28.BÖLÜM

84 10 43
                                    

Devamkee. Okuyun bakalım. Oy ve yorumu da unutmayalım.
_______________________________________

Erkut'un zoruyla hastaneye gitmeyi kabul etmiştim. Yusuf beni hastaneye götürüyordu. Benim yüzümden okulu asmak zorunda kalmıştı. Bugün kimse okula gitmemişti yani. Her zamanki gibi arabaya binince Yusuf hemen şarkı açmıştı. Ara sıra şarkıya eşlik ediyordu.

"İyi misin?" dedi kırmızı ışıkta durup bana bakarak. Kafamı salladım.
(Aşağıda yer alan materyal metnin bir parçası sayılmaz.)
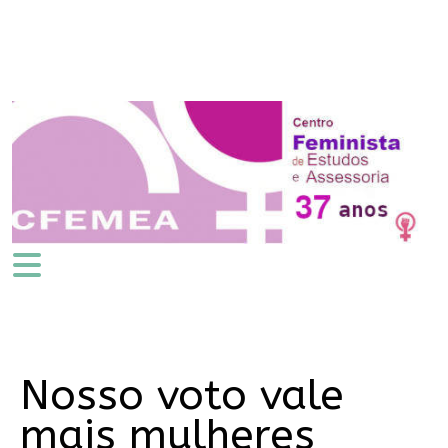
Nosso voto vale
mais mulheres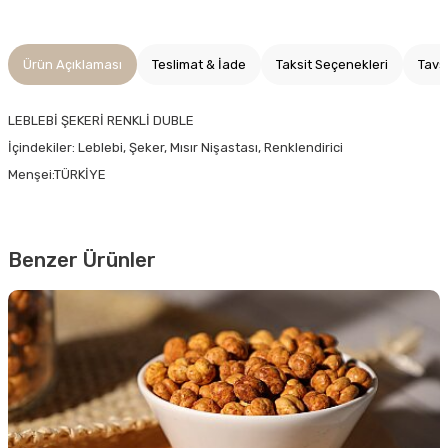
Ürün Açıklaması
Teslimat & İade
Taksit Seçenekleri
Tavs
LEBLEBİ ŞEKERİ RENKLİ DUBLE
İçindekiler: Leblebi, Şeker, Mısır Nişastası, Renklendirici
Menşei:TÜRKİYE
Benzer Ürünler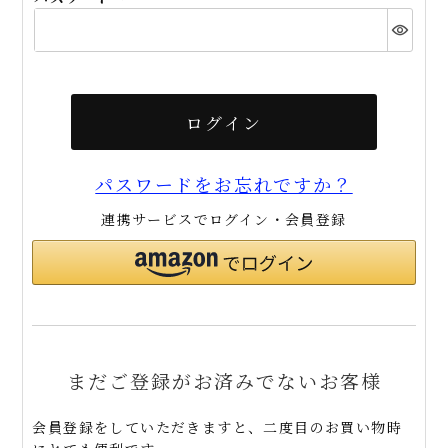
(必
須)
ログイン
パスワードをお忘れですか？
連携サービスでログイン・会員登録
まだご登録がお済みでないお客様
会員登録をしていただきますと、二度目のお買い物時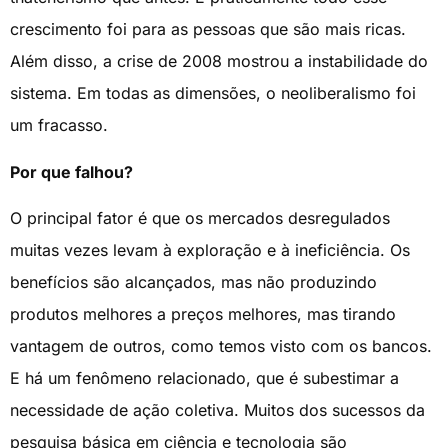
crescimento foi para as pessoas que são mais ricas.
Além disso, a crise de 2008 mostrou a instabilidade do
sistema. Em todas as dimensões, o neoliberalismo foi
um fracasso.
Por que falhou?
O principal fator é que os mercados desregulados
muitas vezes levam à exploração e à ineficiência. Os
benefícios são alcançados, mas não produzindo
produtos melhores a preços melhores, mas tirando
vantagem de outros, como temos visto com os bancos.
E há um fenômeno relacionado, que é subestimar a
necessidade de ação coletiva. Muitos dos sucessos da
pesquisa básica em ciência e tecnologia são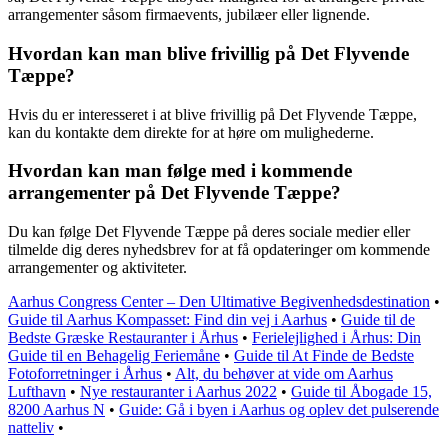
arrangementer såsom firmaevents, jubilæer eller lignende.
Hvordan kan man blive frivillig på Det Flyvende
Tæppe?
Hvis du er interesseret i at blive frivillig på Det Flyvende Tæppe,
kan du kontakte dem direkte for at høre om mulighederne.
Hvordan kan man følge med i kommende
arrangementer på Det Flyvende Tæppe?
Du kan følge Det Flyvende Tæppe på deres sociale medier eller
tilmelde dig deres nyhedsbrev for at få opdateringer om kommende
arrangementer og aktiviteter.
Aarhus Congress Center – Den Ultimative Begivenhedsdestination
•
Guide til Aarhus Kompasset: Find din vej i Aarhus
•
Guide til de
Bedste Græske Restauranter i Århus
•
Ferielejlighed i Århus: Din
Guide til en Behagelig Feriemåne
•
Guide til At Finde de Bedste
Fotoforretninger i Århus
•
Alt, du behøver at vide om Aarhus
Lufthavn
•
Nye restauranter i Aarhus 2022
•
Guide til Åbogade 15,
8200 Aarhus N
•
Guide: Gå i byen i Aarhus og oplev det pulserende
natteliv
•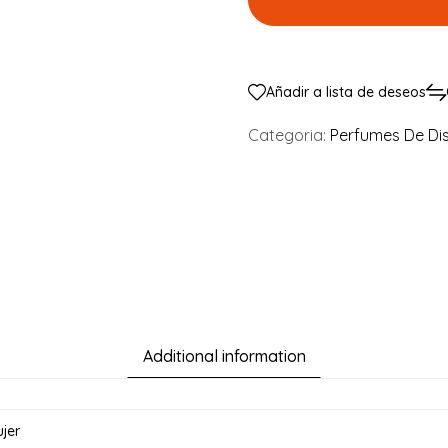
Añadir a lista de deseos
Categoria:
Perfumes De Di
Additional information
jer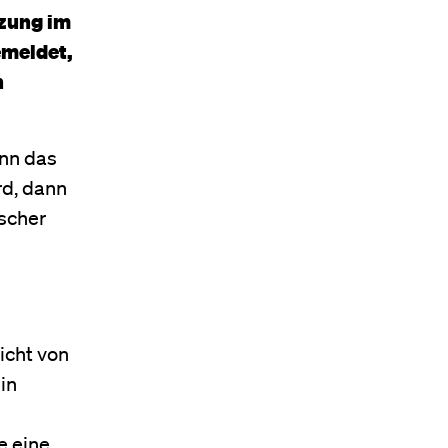
tzung im
emeldet,
n
enn das
rd, dann
ischer
icht von
in
e eine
"İyiyim ama gerginim biraz. Hastaneler bana pek iyi gelmiyor da," diye açıklamada bulundum.

"Biliyorum. Konuşmuştuk bunu geçen yemekte." Yeşil yanınca ilerlemeye devam etti.

"Keşke Erkut gelebilseydi,"dedim.

"Ama o çalışıyor Elis. Şu an gitmezsen hastaneye ve sürekli ertelersen olmaz. Sağlık bu. Önemli. Ben yanındayım. Biliyorum tanışalı çok olmadı ama siz benim arkadaşım oldunuz. Yalnızdım ben hep. İyi ki tanıştık. Ben sizi kolay kolay bırakmam. Seni de yalnız bırakmam şu an. Hastanede hep yanında olacağım. Erkut bana emanet etti çünkü seni. Etmese bile ben senin arkadaşınım. Seni asla yalnız bırakmam böyle bir durumda," diye uzunca açıklama yaptı. İçimi rahatlatmak istiyordu.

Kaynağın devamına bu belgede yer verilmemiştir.